Professional news photographer L.B. Jefferies (played by James Stewart) is laid up with a broken leg and spends his days (and many of his nights) in his tiny New York apartment sitting in a wheelchair at his living room window, which overlooks the courtyard and other windows of his apartment complex. With nothing better to do, he finds himself studying the living habits of his neighbors, naming them and making up stories about their lives based on the fragments he sees—"snooping" is the technical term. Miss Torso, Miss Lonelyhearts, the newlyweds, the songwriter: we see what he sees, watch what he watches. It's part of the movie, each one all boxed up into little frames like gifts. And no, we're not about to look away any more quickly than Jefferies, which Hitchcock effortlessly establishes.
Eventually Jefferies sees behavior in one apartment that leads him to conclude the man has murdered his wife and disposed of her body, and he sets about cracking the case, with the help of his girlfriend, high society gal Lisa Fremont (played by Grace Kelly), his insurance-company nurse, Stella (played with typical flinty poise by Thelma Ritter, her greatest role), and an old war buddy who's now a police detective, Tom Doyle (played by Wendell Corey).

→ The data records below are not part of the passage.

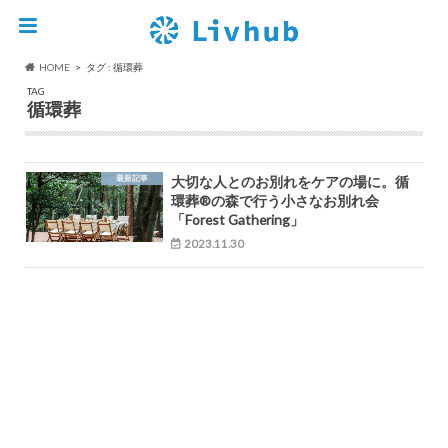
HOME
タグ : 循環葬
TAG
循環葬
最新記事
大切な人とのお別れをケアの場に。循
環葬®︎の森で行う小さなお別れ会
「Forest Gathering」
2023.11.30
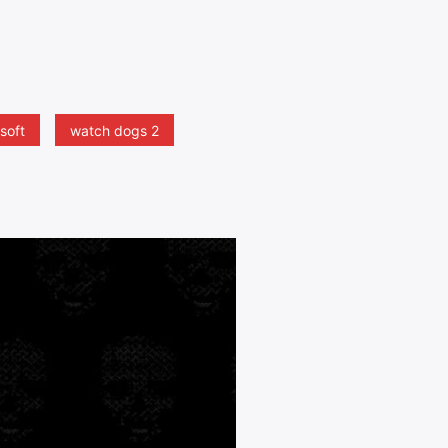
soft
watch dogs 2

These four are the principals, but you notice how lengthy the cast listing is above. That's because we see so many lives played out by fragments from Jefferies's window. Each is detailed enough to be memorable, yet the figures are so small and distant from us that their relations to the principals take on strange proportionalities, as if those observed have been slightly dehumanized simply by being observed, the finely inscribed details of their private sorrows and joys are opposed to the lumbering, oafish, rudely staring curiosities of our main players. The effect of these enclosed and circumscribed fragments has been compared to comic book panels and television screens. I'll second that, especially the latter, given that it was 1954. And I have to think there's some influence as well of Jacques Tati on Hitchcock here, with the way Rear Window breaks the frame up into tiny yet intricately busy jewel boxes of drama and activity.
Even when Jefferies's camera telescope or binoculars blows up the small people to the size of the screen they are still diminished, perhaps because they are necessarily silent, like players moving hilariously in a silent film, with the telescopic frame mimicking an iris shot. The ambient noise that pervades this picture simply continues behind them, often even when we see they are talking to one another. Sometimes their voices may drift slightly into hearing and become part of the ambience, but they're rarely easily distinguished.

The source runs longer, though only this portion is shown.